Once the child has developed the ability to hold
mental representations of objects, he can begin to manipulate
them, thus moving beyond the pre-operational stage.
Piaget's theory of cognitive development was
very influential, but it has a lot of problems.
Similarly, Resnick gave children three choices in a variant of the A, Not B Task (call it the A, not B or C Task). When the child failed to find the object at A, she was given a second choice. The children then went for B, not C.

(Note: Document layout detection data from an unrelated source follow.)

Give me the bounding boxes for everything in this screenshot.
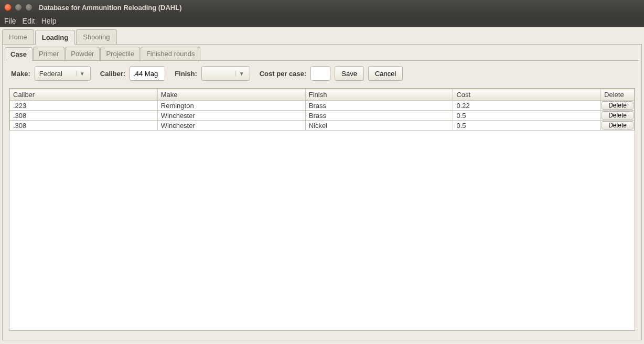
finish-label: Finish: [175, 70, 197, 78]
make-value: Federal [39, 70, 76, 78]
caliber-input[interactable] [130, 66, 165, 81]
delete-button[interactable]: Delete [602, 101, 634, 110]
cell-caliber: .223 [10, 101, 158, 111]
subtab-projectile[interactable]: Projectile [100, 47, 139, 60]
cancel-button[interactable]: Cancel [368, 66, 403, 81]
cell-delete: Delete [601, 121, 635, 131]
cost-label: Cost per case: [260, 70, 307, 78]
cell-delete: Delete [601, 101, 635, 111]
tab-home[interactable]: Home [2, 29, 34, 44]
cell-delete: Delete [601, 111, 635, 121]
header-make[interactable]: Make [157, 89, 305, 101]
menubar: File Edit Help [0, 15, 644, 27]
delete-button[interactable]: Delete [602, 111, 634, 120]
menu-edit[interactable]: Edit [23, 17, 35, 25]
make-select[interactable]: Federal ▼ [35, 66, 91, 81]
menu-file[interactable]: File [4, 17, 16, 25]
subtab-finished[interactable]: Finished rounds [141, 47, 201, 60]
cell-finish: Brass [305, 111, 453, 121]
delete-button[interactable]: Delete [602, 121, 634, 130]
table-row[interactable]: .223RemingtonBrass0.22Delete [10, 101, 635, 111]
finish-select[interactable]: ▼ [201, 66, 250, 81]
cost-input[interactable] [310, 66, 330, 81]
header-delete[interactable]: Delete [601, 89, 635, 101]
window-title: Database for Ammunition Reloading (DAHL) [39, 4, 182, 12]
make-label: Make: [11, 70, 30, 78]
table-row[interactable]: .308WinchesterNickel0.5Delete [10, 121, 635, 131]
close-icon[interactable] [4, 4, 12, 11]
cell-finish: Nickel [305, 121, 453, 131]
save-button[interactable]: Save [335, 66, 364, 81]
cell-make: Winchester [157, 121, 305, 131]
main-tab-bar: Home Loading Shooting [2, 29, 642, 45]
tab-loading[interactable]: Loading [35, 30, 76, 45]
menu-help[interactable]: Help [41, 17, 57, 25]
table-row[interactable]: .308WinchesterBrass0.5Delete [10, 111, 635, 121]
chevron-down-icon: ▼ [235, 71, 248, 77]
case-panel: Make: Federal ▼ Caliber: Finish: ▼ Cost … [5, 61, 639, 336]
maximize-icon[interactable] [25, 4, 33, 11]
header-cost[interactable]: Cost [453, 89, 601, 101]
cell-finish: Brass [305, 101, 453, 111]
header-finish[interactable]: Finish [305, 89, 453, 101]
cell-caliber: .308 [10, 111, 158, 121]
header-caliber[interactable]: Caliber [10, 89, 158, 101]
cell-cost: 0.22 [453, 101, 601, 111]
case-table: Caliber Make Finish Cost Delete .223Remi… [9, 89, 635, 131]
cell-caliber: .308 [10, 121, 158, 131]
cell-cost: 0.5 [453, 121, 601, 131]
case-table-container: Caliber Make Finish Cost Delete .223Remi… [9, 88, 635, 331]
cell-make: Winchester [157, 111, 305, 121]
tab-shooting[interactable]: Shooting [76, 29, 116, 44]
subtab-powder[interactable]: Powder [65, 47, 100, 60]
subtab-case[interactable]: Case [5, 47, 33, 61]
form-row: Make: Federal ▼ Caliber: Finish: ▼ Cost … [9, 66, 635, 81]
subtab-primer[interactable]: Primer [33, 47, 65, 60]
window-buttons [4, 4, 33, 11]
titlebar: Database for Ammunition Reloading (DAHL) [0, 0, 644, 15]
caliber-label: Caliber: [100, 70, 125, 78]
cell-make: Remington [157, 101, 305, 111]
minimize-icon[interactable] [15, 4, 22, 11]
content-area: Home Loading Shooting Case Primer Powder… [0, 27, 644, 344]
chevron-down-icon: ▼ [76, 71, 88, 77]
sub-tab-bar: Case Primer Powder Projectile Finished r… [5, 47, 639, 61]
tab-content: Case Primer Powder Projectile Finished r… [2, 45, 642, 340]
table-header-row: Caliber Make Finish Cost Delete [10, 89, 635, 101]
cell-cost: 0.5 [453, 111, 601, 121]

These aspects of the infant's performance can be viewed from the perspective of an alternative, non-Piagetian view of the child as a limited-capacity information processor. According to this view the child has lots of cognitive abilities in primitive form, but also an extremely limited capacity to process information which leads to performance deficits on tasks like A Not B. This information-processing capacity increases with maturation -- including, perhaps, maturation of the prefrontal cortex (which we know is specialized for working memory).
Along these lines, we know that memory span progressively increases over the years of early childhood (e.g., Case, 1978).
Put another way, the young child is a novice in various domains. S/he possesses knowledge and abilities in primitive form, and acquires more knowledge and ability with experience - -subject to the limitations imposed by cognitive capacity. Adults, by contrast, are experts in lots of domains -- they have lots of what has been called cognitive capital.
Yes, in some ways, this view represents a return to the theory of the child as a short, stupid adult, where the differences between child and adult cognition are quantitative, not qualitative.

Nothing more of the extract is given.